メモリーカードには空や花、自販機に信号機など自然と人工物が入り混じるだけだ。それが優斗の日常の風景であり、何気なく写真に収めてはしばらく眺めていた。いつしか飽きてやめてしまったが、結局は一度も人を撮ることはなかった。
――上手く撮れるかな。
ピースサインをするアイに、カメラを向ける。
最初はボケていたピントが徐々に焦点を合わせ、くっきりと笑顔を捉えた。
「はい、チーズ」
懐かしいシャッター音は今も昔も変わらない。
「かわいくとれたー?」
駆け付けたアイに写真を見せると、手を叩いて喜んだ。
画角や照明など一切気にしておらず、お世辞にもカメラの腕が立つとは言えない。それでも我ながらいい写真だと、優斗は思った。
被写体がいいのだろう。場所や環境にとらわれず、その笑顔だけで一枚絵が出来上がる。
「アイかわいい?」
「……おう」
「やった!」
一度はかわした質問から逃げられず、肯定してやるとまた喜ぶ。両手をバンザイと挙げて、そっと下げた。いつでも元気なアイにしては珍しく、もじもじといじらしくなっている。目線はカメラに注がれており、明らかに気になっている様子だ。
「撮ってみるか?」
「いいの!?」
撮られる側から撮る側へ提案すると、アイはキラキラと目を輝かせた。
高性能ながら軽量化された現代の機器とは違い、古びたカメラはサイズも重さも一回り大きい。

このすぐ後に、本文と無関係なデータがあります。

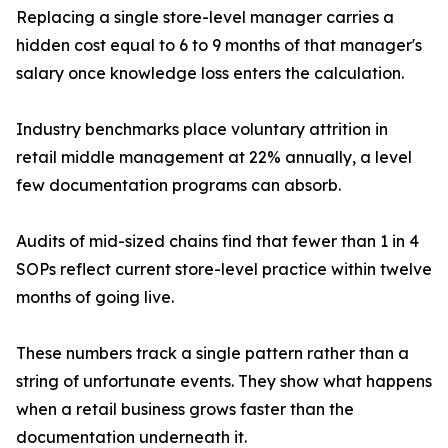
Replacing a single store-level manager carries a
hidden cost equal to 6 to 9 months of that manager's
salary once knowledge loss enters the calculation.
Industry benchmarks place voluntary attrition in
retail middle management at 22% annually, a level
few documentation programs can absorb.
Audits of mid-sized chains find that fewer than 1 in 4
SOPs reflect current store-level practice within twelve
months of going live.
These numbers track a single pattern rather than a
string of unfortunate events. They show what happens
when a retail business grows faster than the
documentation underneath it.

五歳児の手のひらには文字通り荷が重いのだが、アイは両手で掲げて見せた。電源の付け方と写真の撮り方を教えて、優斗は見守ることにする。
「パパ、こっち見て?」
小さなカメラマンに促され、レンズに目を向ける。
「ポーズはー?」
「これでいいよ」
「じゃあニコって笑って!」
「えー……」
「写真とるときはニーッ、ってするんだよ」
あぐらをかいた真顔の被写体に満足できなかったのか、アイは色々と指示を飛ばした。
しかし優斗が無理に笑おうとすると、どうしてもぎこちなくなってしまう。
「……パパ、えがおへた?」
さすがのアイも口をあんぐりとさせて、呆れたような顔を見せた。
それでも写真を撮りたい好奇心が勝り、無愛想な父親の姿にピントを合わせる。
「はい、ちーず!」
――そういや、撮られるのも初めてだな。
「あっ、笑った!」
シャッターを切るのと同時に、アイが声を上げる。
笑った覚えはないのだが、一瞬を切り取るカメラの目はごまかせない。
そこには確かに、微笑をたたえる優斗の姿があった。
「いいえがおだね」
自分が撮った写真を見ながら、アイもまた満足げに微笑む。
優斗が気恥ずかしくなって視線を逸らすと、その先でガチャッと音を立てて子供部屋の扉が開いた。
「ご飯できたよー」
現れた日和はエプロンをしている。
優斗が荷ほどきをしている間、夕飯を作ってくれていたのだ。
昨夜の作り置きを使って、カレーうどんをこしらえたらしい。キッチンから食欲を誘う匂いが漂ってくる。
「ママ、こっちきて!」
「ん? 遊ぶのはいいけど、ご飯食べた後にしよ」
「ちがうの。ちょっとだけ、ね?」
可愛らしく手招きされて、日和は眉をひそめながらも言われた通りにする。
「そこに座って」
指定されたのは、優斗の隣。
こちらは少し怪訝な顔をした後、それでも素直に従った。
「はい、ちーず」
背中に隠し持っていたカメラで、アイは素早くシャッターを切る。
大して動じなかった優斗の一方で、日和は目を丸くした。
「うちにカメラなんてあったっけ」
「パパが持ってきた!」
「アイにあげたの?」
「いや、貸しただけ」
ゆくゆくはアイに譲ってもいいかもしれない、そう考えてはいた。
しかし今はまだ、年齢的に持て余してしまうのが目に見える。
もう少し成長して、その時にまだ繋がりがあったら。
そんな一人約束を優斗は心に決める。
「どうせなら三人で撮ろう」
その提案を拒む者はいなかった。
子供用の椅子にカメラを載せて、タイマー機能をセットする。
「パパ、はやくはやく!」
点滅するランプを背に、優斗はアイと日和の待つ方へ急いだ。
自然と人工物が入り混じる何の変哲もない日常が、笑顔で溢れる非日常に上書きされていく。
今日、この日から始まる家族の物語。
その一ページ目がメモリーフィルムに刻まれた。